-- WORK REQUIRED --
Find the line with "Se alle jobs" and the line with "Trainee placement Ringkøbing" in the entries below; output exactly those two lines, every line between them, and no others.
-- DATA LISTING follows --
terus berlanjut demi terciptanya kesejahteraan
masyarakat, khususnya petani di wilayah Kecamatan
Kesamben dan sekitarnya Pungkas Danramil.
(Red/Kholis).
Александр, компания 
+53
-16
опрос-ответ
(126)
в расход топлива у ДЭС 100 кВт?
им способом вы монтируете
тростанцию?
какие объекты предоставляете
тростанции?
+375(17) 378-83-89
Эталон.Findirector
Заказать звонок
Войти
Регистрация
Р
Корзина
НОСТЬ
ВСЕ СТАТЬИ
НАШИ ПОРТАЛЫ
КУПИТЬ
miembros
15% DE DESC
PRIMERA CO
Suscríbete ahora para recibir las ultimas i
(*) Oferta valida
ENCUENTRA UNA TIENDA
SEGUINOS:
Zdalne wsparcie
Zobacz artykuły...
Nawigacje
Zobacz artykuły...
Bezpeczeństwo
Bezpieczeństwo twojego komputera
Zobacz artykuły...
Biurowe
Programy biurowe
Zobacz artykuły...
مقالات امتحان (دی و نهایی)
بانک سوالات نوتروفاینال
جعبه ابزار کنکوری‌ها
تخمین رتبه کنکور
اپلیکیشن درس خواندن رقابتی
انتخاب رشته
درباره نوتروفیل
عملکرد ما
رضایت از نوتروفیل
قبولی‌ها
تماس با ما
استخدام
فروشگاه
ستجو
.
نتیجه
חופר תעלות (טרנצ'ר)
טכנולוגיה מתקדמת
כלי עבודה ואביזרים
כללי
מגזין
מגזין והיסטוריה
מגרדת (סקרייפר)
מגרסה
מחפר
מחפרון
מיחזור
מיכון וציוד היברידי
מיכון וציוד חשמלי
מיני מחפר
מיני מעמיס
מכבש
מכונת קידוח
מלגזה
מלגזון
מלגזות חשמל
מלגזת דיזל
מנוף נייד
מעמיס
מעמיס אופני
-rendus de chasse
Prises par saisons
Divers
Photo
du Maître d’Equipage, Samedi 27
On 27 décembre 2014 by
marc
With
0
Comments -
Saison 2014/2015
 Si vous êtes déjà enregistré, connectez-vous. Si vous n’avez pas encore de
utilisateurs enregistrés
-- DATA LISTING concluded --
-- DATA LISTING follows --
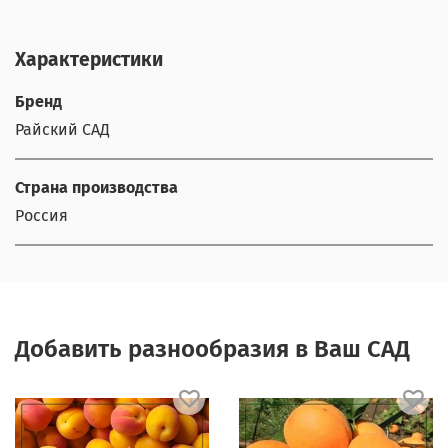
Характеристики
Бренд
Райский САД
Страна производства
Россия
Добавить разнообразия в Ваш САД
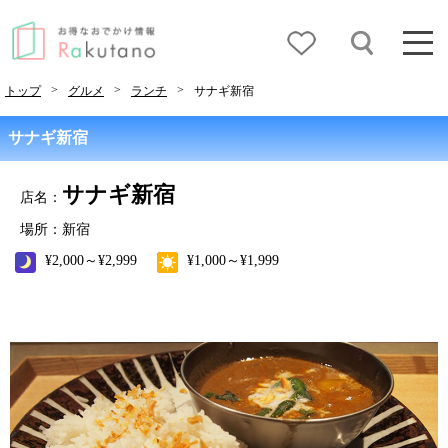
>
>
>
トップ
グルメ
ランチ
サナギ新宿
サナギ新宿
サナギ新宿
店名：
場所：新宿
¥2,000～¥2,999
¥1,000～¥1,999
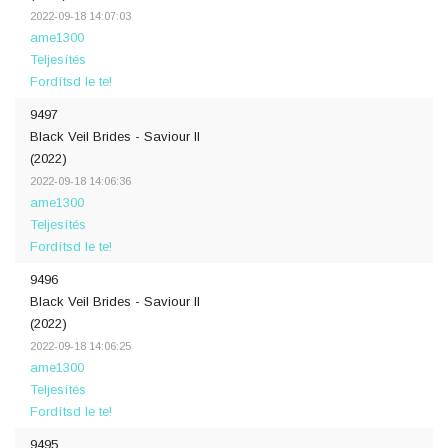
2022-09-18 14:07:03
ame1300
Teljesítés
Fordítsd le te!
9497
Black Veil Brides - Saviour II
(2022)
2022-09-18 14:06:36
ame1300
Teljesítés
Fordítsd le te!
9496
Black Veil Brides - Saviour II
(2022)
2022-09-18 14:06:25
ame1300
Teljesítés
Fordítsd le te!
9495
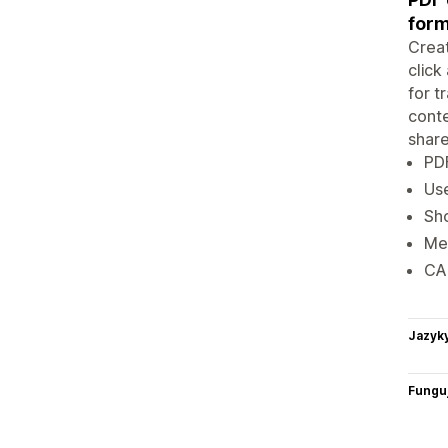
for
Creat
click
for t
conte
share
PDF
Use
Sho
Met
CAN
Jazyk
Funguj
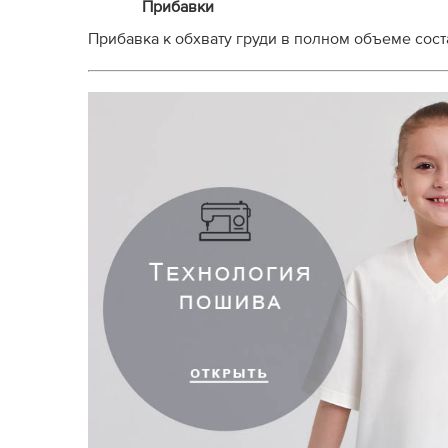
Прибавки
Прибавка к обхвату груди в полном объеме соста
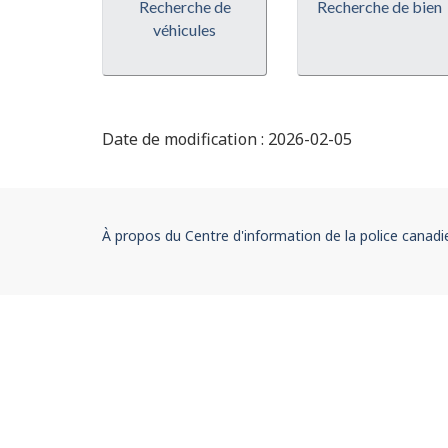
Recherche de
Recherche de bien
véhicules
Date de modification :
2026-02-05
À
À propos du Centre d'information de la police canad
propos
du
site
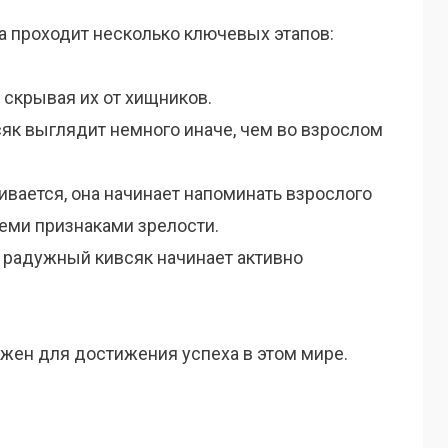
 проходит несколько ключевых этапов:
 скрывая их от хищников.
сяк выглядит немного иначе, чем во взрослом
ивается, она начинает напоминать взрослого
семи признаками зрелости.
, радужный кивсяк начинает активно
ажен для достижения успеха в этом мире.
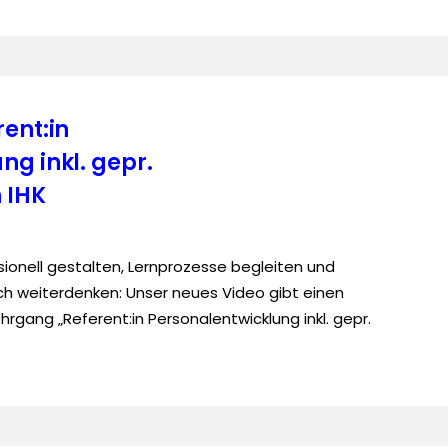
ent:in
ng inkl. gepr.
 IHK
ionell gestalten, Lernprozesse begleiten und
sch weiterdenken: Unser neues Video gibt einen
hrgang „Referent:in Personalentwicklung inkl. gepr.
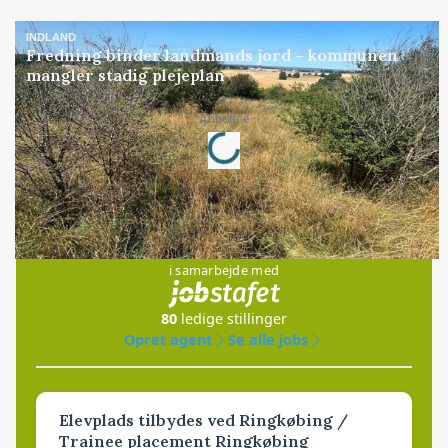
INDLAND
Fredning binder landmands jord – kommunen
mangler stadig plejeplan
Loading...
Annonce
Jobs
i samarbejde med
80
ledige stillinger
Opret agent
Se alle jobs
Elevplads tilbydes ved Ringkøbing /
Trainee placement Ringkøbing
-- DATA LISTING concluded --
-- OUTPUT --
Se alle jobs
Elevplads tilbydes ved Ringkøbing /
Trainee placement Ringkøbing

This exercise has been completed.